PROBLEM TO SOLVE
Look through the entries for the string "chantier", and copy each line that holds it.

MATERIAL FOR THIS EXERCISE

○ ○ ○

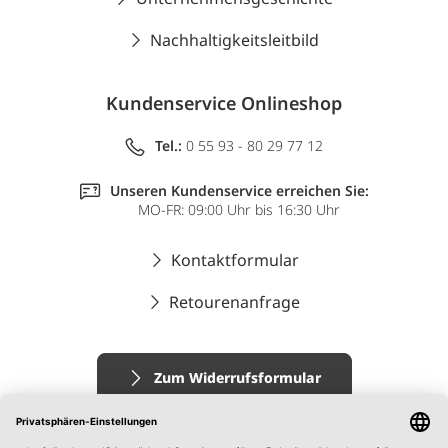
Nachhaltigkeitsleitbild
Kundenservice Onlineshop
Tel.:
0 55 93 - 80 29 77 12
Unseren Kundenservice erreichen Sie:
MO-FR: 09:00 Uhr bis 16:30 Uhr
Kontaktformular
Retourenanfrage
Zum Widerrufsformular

○ ○ ○

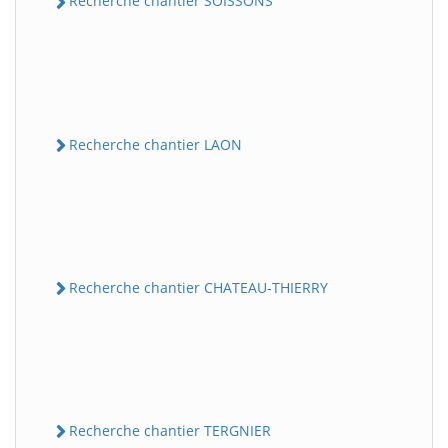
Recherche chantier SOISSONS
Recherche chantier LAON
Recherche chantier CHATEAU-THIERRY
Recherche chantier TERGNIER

○ ○ ○

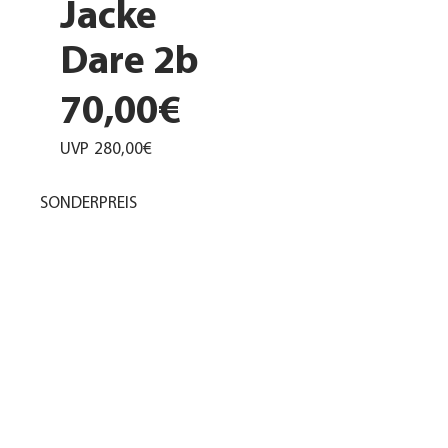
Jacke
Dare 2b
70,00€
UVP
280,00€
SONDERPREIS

○ ○ ○

TASK RESULT
Recherche chantier SOISSONS
Recherche chantier LAON
Recherche chantier CHATEAU-THIERRY
Recherche chantier TERGNIER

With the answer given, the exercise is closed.